Gene editing has the potential to change agriculture, but only if consumers believe it’s a beneficial technology
Experts believe gene editing of crops has more potential than genetic modification or conventional plant breeding.
That’s the finding of a University of Saskatchewan research paper, published March 4.
It’s important that experts, academics, government officials and agri-business professionals believe in the power of gene-editing technology, but their opinion really doesn’t matter.
Gene editing will become the next big thing in plant science, crop development and agriculture only if the public accepts the technology.
The best way and maybe the only way to get the public onside is to give them food traits and crop attributes they want.
“If you like avocados and you don’t want them to be brown and you choose a gene-edited avocado because of that, you’re just not going to care about gene-edited tilapia, or soybeans or whatever. You’re just going to forget about it,” said Jack Bobo, vice-president of global policy and government affairs with Intrexon, an American firm that produces a number of biotech products, including the non-browning Arctic Apple.
“That’s the approach we take at Intrexon. If you give people products that they want to love, the conversation is over.”
The University of Saskatchewan survey carried out in early 2018 talked to 114 people who work in plant science and biotechnology.
The online survey asked experts about the potential benefits of gene-edited crops, compared to crops developed with genetic modification or conventional plant breeding.
Gene editing, using a technique called CRISPR, has been touted for years as the next big thing in plant science.
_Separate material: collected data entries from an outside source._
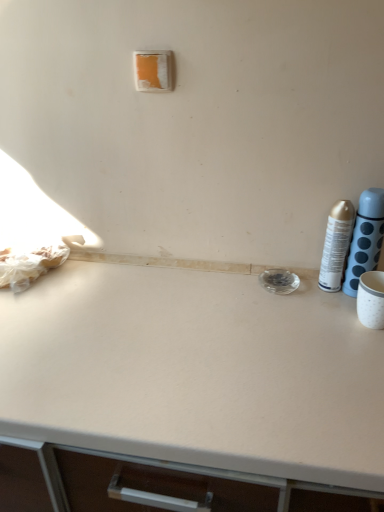 Question: Can you confirm if metallic silver spray can at right, acting as the 2th bottle starting from the left, is bigger than silver metallic can at right, placed as the 2th bottle when sorted from right to left?

Choices:
 (A) no
 (B) yes

Answer: (B)

Question: Considering the relative sizes of metallic silver spray can at right, acting as the 2th bottle starting from the left, and silver metallic can at right, which appears as the first bottle when viewed from the left, in the image provided, is metallic silver spray can at right, acting as the 2th bottle starting from the left, taller than silver metallic can at right, which appears as the first bottle when viewed from the left,?

Choices:
 (A) no
 (B) yes

Answer: (B)

Question: Can you confirm if metallic silver spray can at right, acting as the 2th bottle starting from the left, is wider than silver metallic can at right, which appears as the first bottle when viewed from the left?

Choices:
 (A) yes
 (B) no

Answer: (A)

Question: Is metallic silver spray can at right, acting as the 2th bottle starting from the left, positioned before silver metallic can at right, placed as the 2th bottle when sorted from right to left?

Choices:
 (A) yes
 (B) no

Answer: (A)

Question: Can you confirm if metallic silver spray can at right, positioned as the first bottle in right-to-left order, is positioned to the left of silver metallic can at right, which appears as the first bottle when viewed from the left?

Choices:
 (A) no
 (B) yes

Answer: (A)

Question: From the image's perspective, is metallic silver spray can at right, positioned as the first bottle in right-to-left order, located beneath silver metallic can at right, which appears as the first bottle when viewed from the left?

Choices:
 (A) no
 (B) yes

Answer: (A)

Question: Is orange matte/light switch at upper center shorter than silver metallic can at right, which appears as the first bottle when viewed from the left?

Choices:
 (A) yes
 (B) no

Answer: (A)

Question: Is orange matte/light switch at upper center aimed at silver metallic can at right, which appears as the first bottle when viewed from the left?

Choices:
 (A) yes
 (B) no

Answer: (B)

Question: Are orange matte/light switch at upper center and silver metallic can at right, placed as the 2th bottle when sorted from right to left, beside each other?

Choices:
 (A) yes
 (B) no

Answer: (B)

Question: Is the position of orange matte/light switch at upper center less distant than that of silver metallic can at right, which appears as the first bottle when viewed from the left?

Choices:
 (A) no
 (B) yes

Answer: (A)

Question: Can you confirm if orange matte/light switch at upper center is smaller than silver metallic can at right, which appears as the first bottle when viewed from the left?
It allows researchers to precisely change genes in a targeted area of a plant’s DNA.
That’s different from GM technology, or transgenics, where DNA from another species is added to a plant’s DNA.
The regulatory cost of gene editing should be much lower than GM crops and the technology is much faster than conventional breeding.
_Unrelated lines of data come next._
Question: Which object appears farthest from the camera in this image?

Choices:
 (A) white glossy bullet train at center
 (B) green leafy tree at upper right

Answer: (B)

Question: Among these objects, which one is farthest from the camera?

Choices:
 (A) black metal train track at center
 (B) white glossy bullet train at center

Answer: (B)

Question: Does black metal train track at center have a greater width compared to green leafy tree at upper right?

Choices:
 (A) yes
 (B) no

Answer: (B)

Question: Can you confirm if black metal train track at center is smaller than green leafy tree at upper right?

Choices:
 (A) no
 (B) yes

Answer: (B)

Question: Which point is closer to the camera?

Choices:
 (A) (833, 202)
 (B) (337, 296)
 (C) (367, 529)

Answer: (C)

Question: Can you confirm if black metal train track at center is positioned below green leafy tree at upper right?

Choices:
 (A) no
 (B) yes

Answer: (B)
“The primary finding of this (survey) is that there is a consensus among experts on the expected greater agronomic performance and product quality of site-specific edited crops — those free from foreign DNA will be more competitive than GM and (conventional breeding) counterparts,” the U of S scientists wrote in the paper, published in Transgenic Research.
“Such new crops have the potential to deliver a greater diversity of traits and varieties in a quicker and less costly way.”
Near the end of the paper, a paragraph summarizes the genetically modified versus gene-edited discussion.
“Gene editing has a chance to progress faster than GM but only because of perception and political issues … not because it’s better,” one survey respondent said.
Put another way, gene editing and ag biotech can thrive but only if the public believes they are beneficial technologies.
Bobo made that point several times while speaking last month at the United States Department of Agriculture outlook forum in Washington, D.C.
“If you have kids and you send apple slices to school with your kids … people understand that consumer benefit,” he said, referring to the Arctic Apple.
The non-browning apple also reduces food waste, a simple and tangible benefit that’s easy to understand.
“Apples are the third-most wasted food item in America. About 40 percent of all apples are wasted,” Bobo said.
So, when it comes to public acceptance of gene editing, what really matters is how this technology is used.
If companies use it primarily to develop traits like herbicide tolerance or fertilizer use efficiency in crops, gene editing technology is pretty much doomed.
But if the agri-food sector focuses on traits for consumers, maybe a wheat that contains more iron, zinc and other minerals, gene editing and modern agriculture could flourish.
The counter-argument is that agriculture needs to rely on sound science and then convince the public to trust the science of modern agriculture.
In 2016, the U.S. National Academy of Sciences, one of the most prestigious scientific organizations in the world (500 Nobel Prize winners have been members), published a 587-page report on genetically modfied crops. After reviewing relevant data, the academy “found no substantiated evidence that foods from GE (genetically engineered) crops were less safe than foods from non-GE crops.”
Such a report should have ended the conversation about the safety of GM food.
In 2015, food products with a Non-GMO Project verified label recorded sales of $8.5 billion.
By 2018 sales had reached $26 billion.
Sound science doesn’t matter to many members of the public.
What does matter is a canola oil that makes mayonnaise tastier and healthier.